The benefit takes place at City Winery at Pier 57, 25 11th Ave at 15th St, NYC.
Page 73 announces the 2022 Page 73 Spring Benefit. The event this year honors Barbara Whitman, producer of A Strange Loop on Broadway and, previously, of Fun Home, the 2018 revival of Angels in America, The Humans, Hedwig and the Angry Inch, and Next to Normal, to name just a few. Hosts James Jackson, Jr. and John-Andrew Morrison-both from the world premiere production of Michael R. Jackson's universally acclaimed musical co-produced by Page 73 and Playwrights Horizons, and continuing in the Broadway production-return after carrying last year's online benefit event.
The benefit takes place at City Winery at Pier 57, 25 11th Ave at 15th St, NYC.
The celebratory evening begins 7-8pm with a Cocktail hour in the Hudson River Room, followed by a seated dinner with entertainment in the main hall at 8pm. Tickets and ticketing information are available here.
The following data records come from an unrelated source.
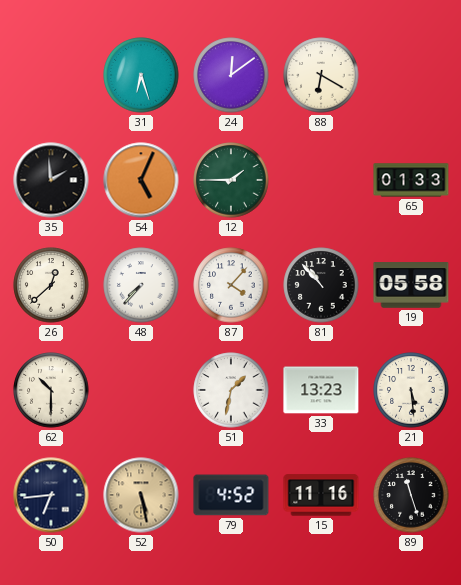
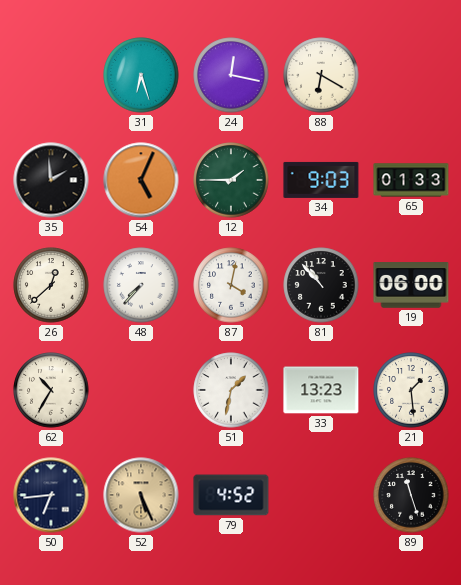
24: 12:09 -> 12:17
34: none -> 9:03
87: 4:07 -> 4:02
19: 05:58 -> 06:00
62: 10:30 -> 10:35
21: 5:29 -> 1:29
52: 5:28 -> 5:26
15: 11:16 -> none
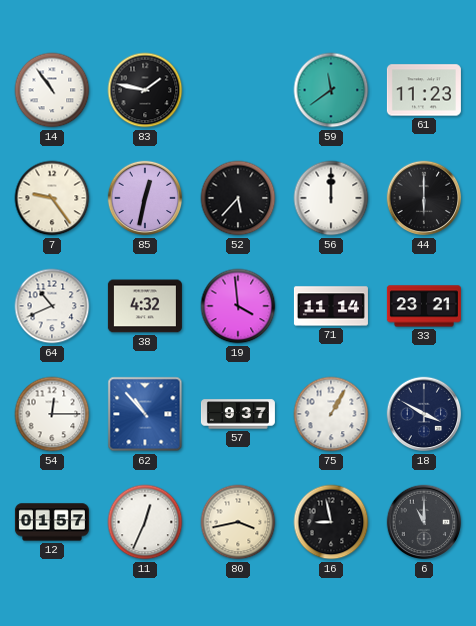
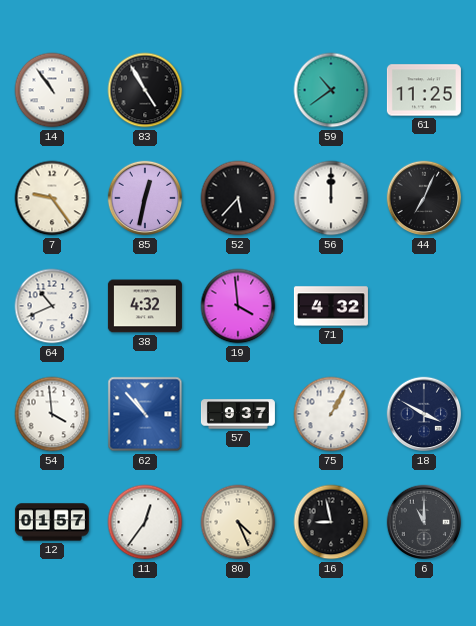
83: 1:47 -> 4:55
59: 11:39 -> 10:39
61: 11:23 -> 11:25
44: 6:00 -> 7:04
71: 11:14 -> 4:32
33: 23:21 -> none
54: 12:15 -> 3:59
11: 12:34 -> 12:36
80: 3:43 -> 4:26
With this benefit, the organization honors a producing collaboration that led to Page 73's farthest-reaching production to date. Page 73 Artistic Director Michael Walkup, who met Whitman during an early workshop of A Strange Loop, was immediately compelled by her dedication to Jackson's voice. A producer who has provided Broadway audiences with some of its most daring, unabashedly unique, and radical visions, Whitman joined fellow Loop enthusiast-and champion of bold theatrical work-Walkup, both aiming to set A Strange Loop on a trajectory toward the recognition it deserved.
Says Walkup, "Barbara's partnership and guidance has been instrumental as Page 73 undertook the largest project in our history: developing and ultimately co-producing A Strange Loop's wildly successful world premiere with Playwrights Horizons. Her believing in Page 73's mission and joining us as a partner meant that we could imagine the largest possible future for the show."
When the "ferocious, pungent" (Wesley Morris, The New York Times) show, directed by Stephen Brackett, premiered at Playwrights Horizons, The New York Times praised it, with Ben Brantley calling it a "a full-on laparoscopy of the heart, soul, and loins" and noting its "assortment of the kind of infectious, richly harmonic melodies that would have your grandparents leaving the theater humming. That is, if they hadn't walked out before." Vinson Cunningham, in The New Yorker, described: "To watch this show is to enter, by some urgent, bawdy magic, an ecstatic and infinitely more colorful version of the famous surreal lithograph by M. C. Escher: the hand that lifts from the page, becoming almost real, then draws another hand, which returns the favor." It went on to win the 2020 Pulitzer Prize for Drama.
Barbara Whitman is a theatrical producer who made her Broadway debut producing A Raisin in the Sun, starring Sean Combs, Phylicia Rashad, Audra McDonald, and Sanaa Lathan. Other Broadway credits include Diana - The Musical, Burn This starring Adam Driver and Keri Russell, Angels in America (Tony and Drama Desk Award, Best Play Revival), 1984, The Glass Menagerie starring Sally Fields, War Paint starring Patti LuPone and Christine Ebersole, The Humans (Tony Award, Best Play), Oh, Hello starring Nick Kroll and John Mulaney, Fully Committed starring Jesse Tyler Ferguson, Fun Home (Tony Award, Best Musical), Hedwig and the Angry Inch (Tony and Drama Desk Award, Best Musical Revival), Of Mice and Men starring James Franco, If/Then starring Idina Menzel, Hands on a Hardbody, Red (Tony and Drama Desk Awards, Best Play), Next to Normal (Pulitzer Prize), Hamlet starring Jude Law, 33 Variations starring Jane Fonda, Mary Stuart, Legally Blonde - The Musical, The 25th Annual Putnam County Spelling Bee, and Dirty Rotten Scoundrels. National tours include Fun Home, Hedwig and the Angry Inch, If/Then, Murder for Two, Next to Normal, Legally Blonde - The Musical, ...Spelling Bee, Dirty Rotten Scoundrels and Frost/Nixon. A native New Yorker, Barbara attended NYU's Gallatin School and received an MFA in Theatre Management and Producing from Columbia University. She's a member of the Board of Governors and the Executive Committee of the Broadway League, and also serves as a Co-Chair of the Equity Diversity and Inclusion Committee. In addition, she's on the Board of Tectonic Theater Project, and Columbia University School of the Arts Dean's Council. Upcoming productions include A Strange Loop and Good Night, Oscar starring Sean Hayes.